- [Exercise requirements]:
The result should be every line that contains the word "value", taken from the material.

- [Records]:
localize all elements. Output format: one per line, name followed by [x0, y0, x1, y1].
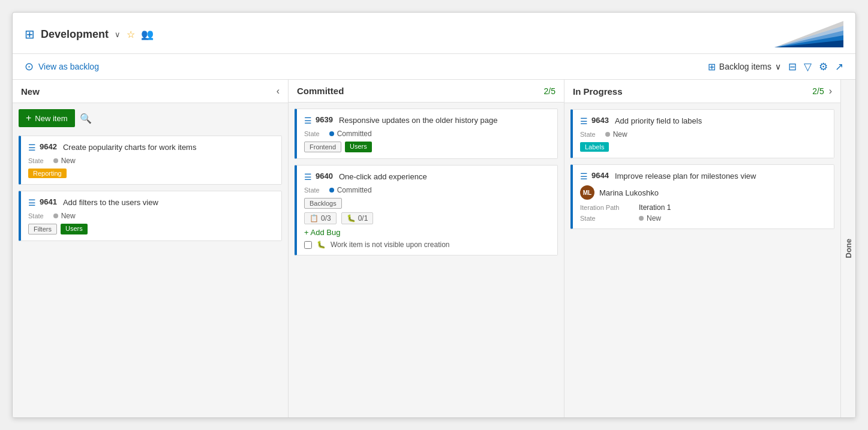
column-inprogress: In Progress 2/5 › ☰ 9643 Add priority fi… — [564, 80, 840, 417]
checkbox-label: Work item is not visible upon creation — [331, 240, 450, 249]
tag-filters[interactable]: Filters — [28, 224, 57, 234]
card-9639-title: Responsive updates on the older history … — [339, 115, 498, 126]
iteration-path-row: Iteration Path Iteration 1 — [580, 203, 827, 212]
column-new-header: New ‹ — [13, 80, 288, 103]
card-9640-tags: Backlogs — [304, 198, 550, 209]
card-9640-id: 9640 — [316, 172, 333, 181]
tag-labels[interactable]: Labels — [580, 142, 609, 152]
column-new: New ‹ + New item 🔍 ☰ 9642 Cr — [13, 80, 289, 417]
card-9639-state-value: Committed — [337, 130, 372, 138]
card-9639[interactable]: ☰ 9639 Responsive updates on the older h… — [295, 109, 558, 159]
tag-users[interactable]: Users — [345, 142, 372, 152]
card-9643-title: Add priority field to labels — [615, 116, 702, 127]
new-item-button[interactable]: + New item — [19, 109, 75, 127]
card-9642-state-value: New — [61, 157, 76, 165]
tag-frontend[interactable]: Frontend — [304, 142, 341, 152]
bug-badge[interactable]: 🐛 0/1 — [341, 212, 374, 224]
subheader: ⊙ View as backlog ⊞ Backlog items ∨ ⊟ ▽ … — [13, 54, 855, 80]
backlog-items-button[interactable]: ⊞ Backlog items ∨ — [708, 61, 781, 73]
card-9644[interactable]: ☰ 9644 Improve release plan for mileston… — [570, 164, 834, 229]
card-9644-state: New — [639, 214, 661, 222]
card-9644-id: 9644 — [591, 171, 609, 180]
card-9642[interactable]: ☰ 9642 Create popularity charts for work… — [19, 136, 282, 185]
avatar-initials: ML — [583, 190, 591, 196]
title-chevron-icon[interactable]: ∨ — [115, 30, 121, 39]
card-9642-state-row: State New — [28, 157, 274, 165]
column-new-collapse-icon[interactable]: ‹ — [277, 86, 280, 97]
search-icon[interactable]: 🔍 — [80, 113, 92, 124]
task-count: 0/3 — [321, 214, 331, 222]
state-dot-icon — [329, 131, 334, 136]
column-committed-count: 2/5 — [544, 86, 555, 96]
card-9639-state: Committed — [329, 130, 372, 138]
card-9644-header: ☰ 9644 Improve release plan for mileston… — [580, 171, 827, 182]
state-dot-icon — [53, 158, 58, 163]
bug-count: 0/1 — [358, 214, 368, 222]
app-frame: ⊞ Development ∨ ☆ 👥 ⊙ View as backlog ⊞ … — [12, 12, 856, 418]
card-9644-meta: Iteration Path Iteration 1 State New — [580, 203, 827, 222]
card-9639-header: ☰ 9639 Responsive updates on the older h… — [304, 115, 550, 126]
task-icon: 📋 — [310, 214, 319, 222]
work-item-icon: ☰ — [28, 198, 36, 208]
visibility-checkbox[interactable] — [304, 241, 312, 249]
card-9643[interactable]: ☰ 9643 Add priority field to labels Stat… — [570, 109, 834, 158]
add-bug-button[interactable]: + Add Bug — [304, 228, 550, 237]
assignee-name: Marina Lukoshko — [599, 188, 659, 197]
card-9640[interactable]: ☰ 9640 One-click add experience State Co… — [295, 165, 558, 255]
column-committed-header: Committed 2/5 — [289, 80, 564, 103]
add-bug-label: + Add Bug — [304, 228, 340, 237]
visibility-checkbox-row: 🐛 Work item is not visible upon creation — [304, 240, 550, 249]
card-9640-state-value: Committed — [337, 186, 372, 194]
column-new-title: New — [21, 86, 40, 97]
card-9642-state-label: State — [28, 157, 44, 164]
columns-settings-icon[interactable]: ⊟ — [788, 61, 797, 73]
backlog-items-chevron-icon: ∨ — [775, 62, 781, 71]
header-left: ⊞ Development ∨ ☆ 👥 — [25, 27, 154, 41]
card-9644-state-label: State — [580, 215, 634, 222]
card-9643-header: ☰ 9643 Add priority field to labels — [580, 116, 827, 127]
card-9640-children: 📋 0/3 🐛 0/1 — [304, 212, 550, 224]
card-9641[interactable]: ☰ 9641 Add filters to the users view Sta… — [19, 191, 282, 241]
work-item-icon: ☰ — [304, 116, 312, 125]
tag-users[interactable]: Users — [61, 224, 88, 234]
column-inprogress-expand-icon[interactable]: › — [829, 86, 832, 97]
favorite-star-icon[interactable]: ☆ — [127, 29, 135, 40]
bug-icon-small: 🐛 — [317, 240, 326, 249]
project-title: Development — [41, 28, 109, 41]
card-9642-title: Create popularity charts for work items — [63, 142, 197, 153]
task-badge[interactable]: 📋 0/3 — [304, 212, 337, 224]
bug-icon: 🐛 — [347, 214, 356, 222]
card-9641-state-label: State — [28, 212, 44, 219]
card-9639-tags: Frontend Users — [304, 142, 550, 152]
card-9641-header: ☰ 9641 Add filters to the users view — [28, 197, 274, 208]
card-9644-state-value: New — [647, 214, 661, 222]
card-9640-state: Committed — [329, 186, 372, 194]
logo-svg — [750, 21, 843, 47]
iteration-path-label: Iteration Path — [580, 204, 634, 211]
iteration-path-value: Iteration 1 — [639, 203, 671, 212]
column-committed-title: Committed — [297, 86, 344, 96]
view-as-backlog-btn[interactable]: ⊙ View as backlog — [25, 60, 99, 73]
team-members-icon[interactable]: 👥 — [141, 28, 154, 41]
tag-backlogs[interactable]: Backlogs — [304, 198, 342, 209]
app-logo-icon: ⊞ — [25, 27, 35, 41]
card-9640-state-row: State Committed — [304, 186, 550, 194]
column-committed: Committed 2/5 ☰ 9639 Responsive updates … — [289, 80, 564, 417]
work-item-icon: ☰ — [580, 172, 588, 181]
filter-icon[interactable]: ▽ — [804, 61, 812, 73]
backlog-arrow-icon: ⊙ — [25, 60, 34, 73]
card-9644-title: Improve release plan for milestones view — [615, 171, 756, 182]
done-label: Done — [844, 239, 853, 258]
card-9642-tags: Reporting — [28, 169, 274, 178]
backlog-items-label: Backlog items — [719, 62, 771, 71]
new-item-label: New item — [35, 114, 67, 123]
done-column-sidebar[interactable]: Done — [840, 80, 855, 417]
settings-gear-icon[interactable]: ⚙ — [819, 61, 828, 73]
work-item-icon: ☰ — [304, 172, 312, 182]
card-9644-state-row: State New — [580, 214, 827, 222]
tag-reporting[interactable]: Reporting — [28, 169, 67, 178]
column-inprogress-title: In Progress — [573, 86, 623, 97]
expand-icon[interactable]: ↗ — [835, 61, 843, 73]
card-9643-state-value: New — [613, 130, 627, 139]
card-9643-state: New — [605, 130, 627, 139]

- [Solved problem]:
card-9639-state-value: Committed — [337, 130, 372, 138]
card-9642-state-value: New — [61, 157, 76, 165]
card-9640-state-value: Committed — [337, 186, 372, 194]
card-9644-state-value: New — [647, 214, 661, 222]
iteration-path-value: Iteration 1 — [639, 203, 671, 212]
card-9643-state-value: New — [613, 130, 627, 139]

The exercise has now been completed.